Iterative adaptive inverse filtering (IAIF) [1] remains among the state-of-the-art
algorithms for estimating glottal flow from the recorded speech signal.
Here, we re-examine IAIF in light of its foundational, classical model
of voiced (non-nasalized) speech, wherein the overall spectral tilt
is caused only by lip-radiation and glottal effects, while the vocal-tract
transfer function contains formant peaks but is otherwise not tilted.
In contrast, IAIF initially models and cancels the formants after only
a first-order preemphasis of the speech signal, which is generally
not enough to completely remove spectral tilt.
Iterative optimal
preemphasis (IOP) is therefore proposed to replace IAIF’s initial
step. IOP is a rapidly converging algorithm that models a signal (then
inverse-filters it) with one real pole (zero) at a time, until spectral
tilt is flattened. IOP-IAIF is evaluated on sustained /a/ in a range
of voice qualities from weak-breathy to shouted-tense.
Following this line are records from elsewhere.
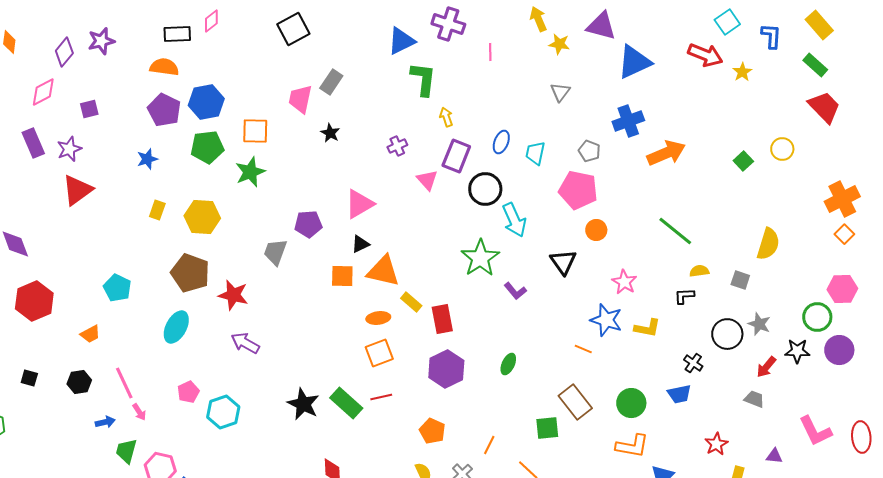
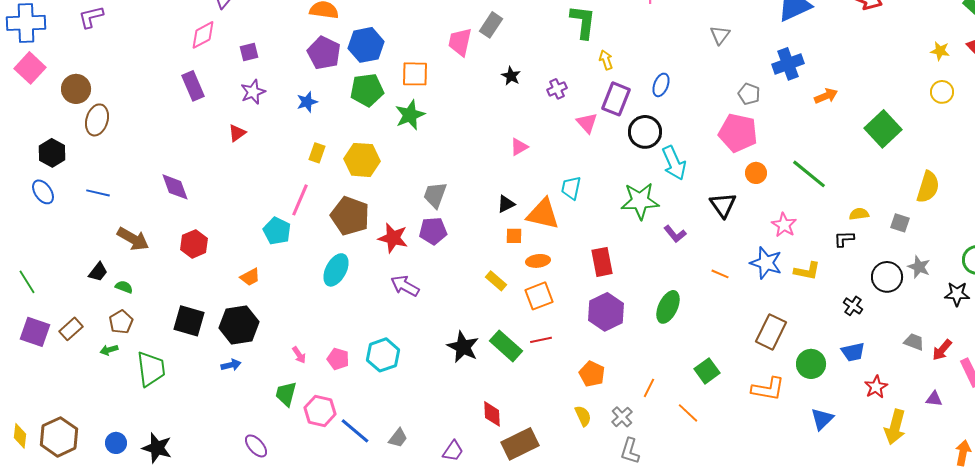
yellow star: (742, 72) -> (940, 51), moved, turned -30
black star: (330, 133) -> (511, 76), moved
purple star: (69, 149) -> (253, 92), moved
cyan trapezoid: (535, 153) -> (571, 188), moved
orange arrow: (666, 153) -> (826, 96), size x0.6
green square: (743, 161) -> (883, 129), moved, size x1.8
red triangle: (77, 190) -> (237, 133), size x0.6
pink triangle: (359, 204) -> (519, 147), size x0.6
purple pentagon: (308, 224) -> (433, 231), moved
green line: (675, 231) -> (809, 174), moved
black triangle: (360, 244) -> (506, 204), moved
green star: (480, 258) -> (640, 201), turned 30
orange square: (342, 276) -> (514, 236), moved, size x0.7
red hexagon: (34, 301) -> (194, 244), size x0.7
yellow rectangle: (411, 302) -> (496, 281), moved
orange line: (583, 349) -> (720, 274), moved
green ellipse: (508, 364) -> (668, 307), size x1.5
red arrow: (766, 367) -> (942, 350), moved
black square: (29, 378) -> (189, 321), size x1.8
black hexagon: (79, 382) -> (239, 325), size x1.6
pink line: (124, 383) -> (300, 200), moved, turned 48
pink pentagon: (188, 392) -> (338, 359), moved, turned -30
blue trapezoid: (679, 394) -> (853, 352), moved
brown rectangle: (575, 402) -> (771, 332), moved, turned 64
green circle: (631, 403) -> (811, 364), moved
blue arrow: (105, 422) -> (231, 365), moved
green square: (547, 428) -> (707, 371), turned -30
orange L-shape: (632, 446) -> (768, 389), moved

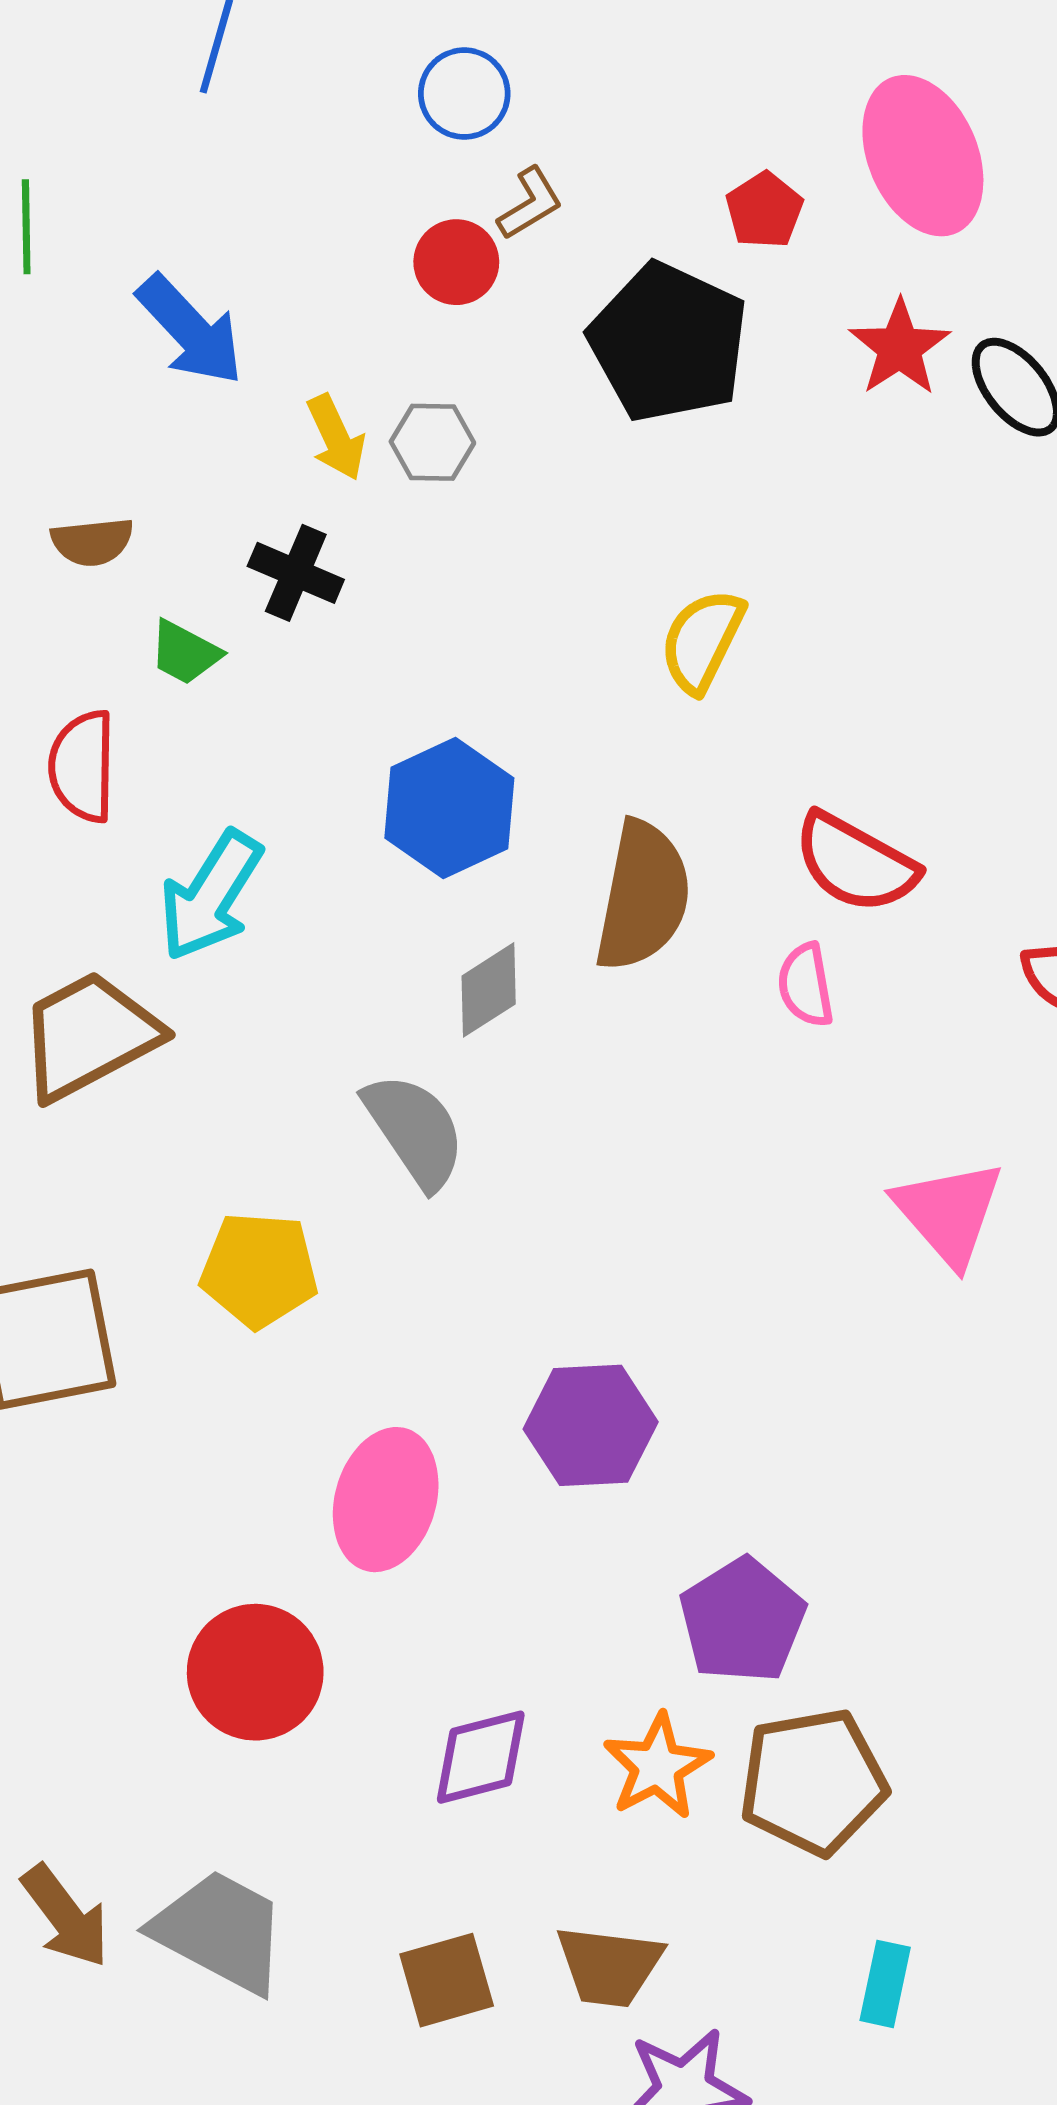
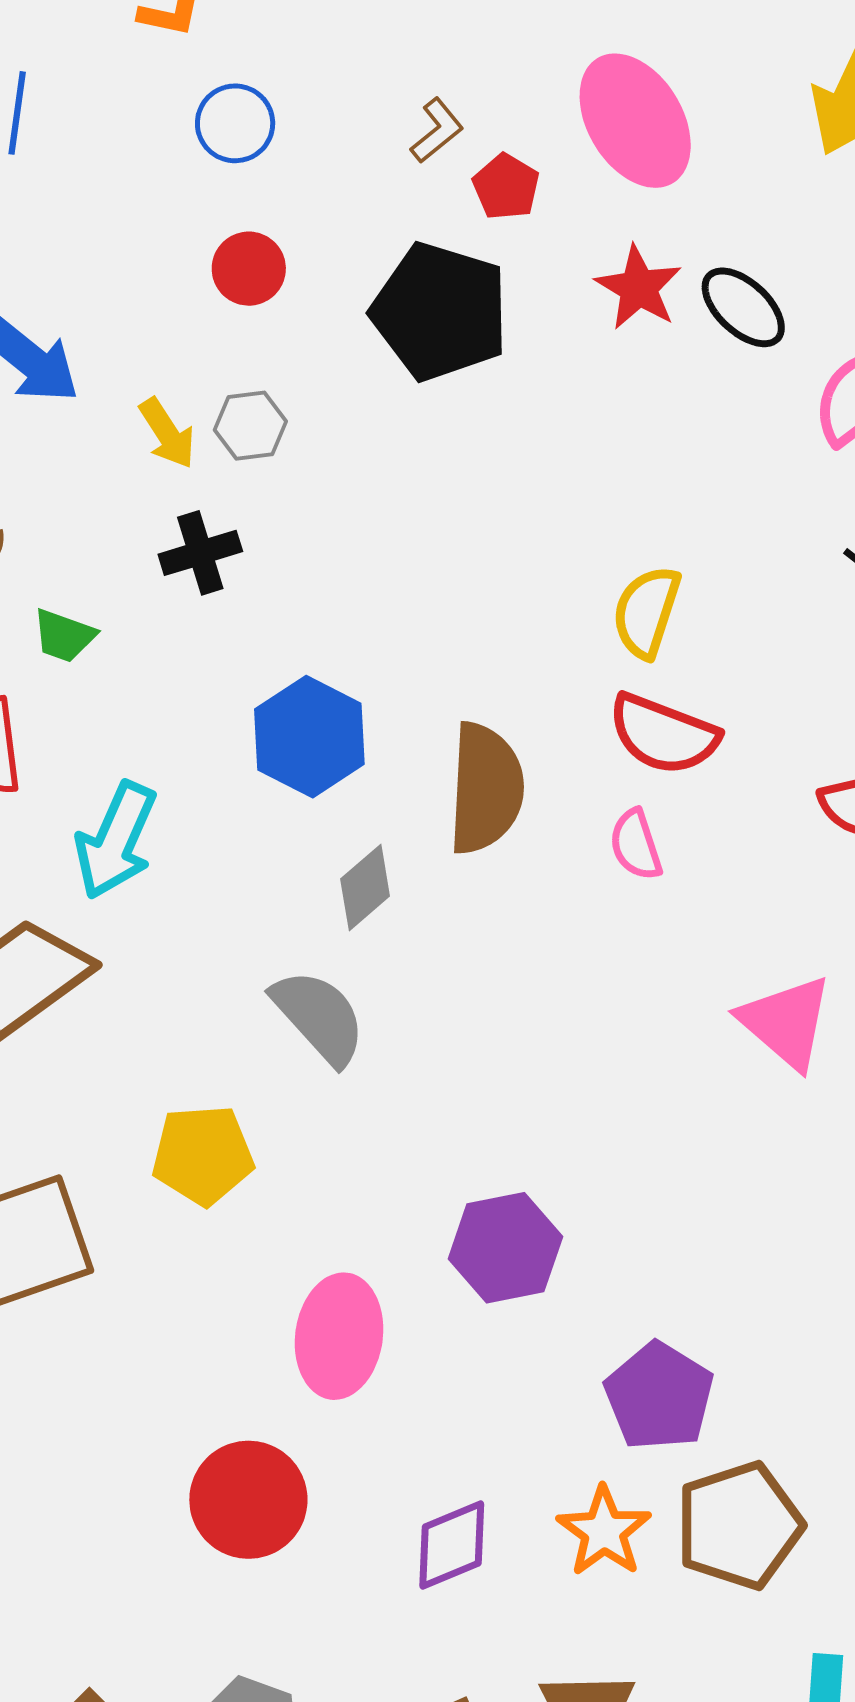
brown L-shape: (530, 204) -> (437, 131), moved
black cross: (296, 573) -> (200, 553), moved, turned -32
yellow semicircle: (702, 641) -> (646, 612), moved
Compared with
standard IAIF, IOP-IAIF yields: (i) an acceptable glottal flow even
for a weak breathy voice that the standard algorithm failed to handle;
(ii) generally smoother glottal flows that nevertheless retain pulse
shape and closed phase; and (iii) enhanced separation of voice qualities
in both normalized amplitude quotient (NAQ) and glottal harmonic spectra.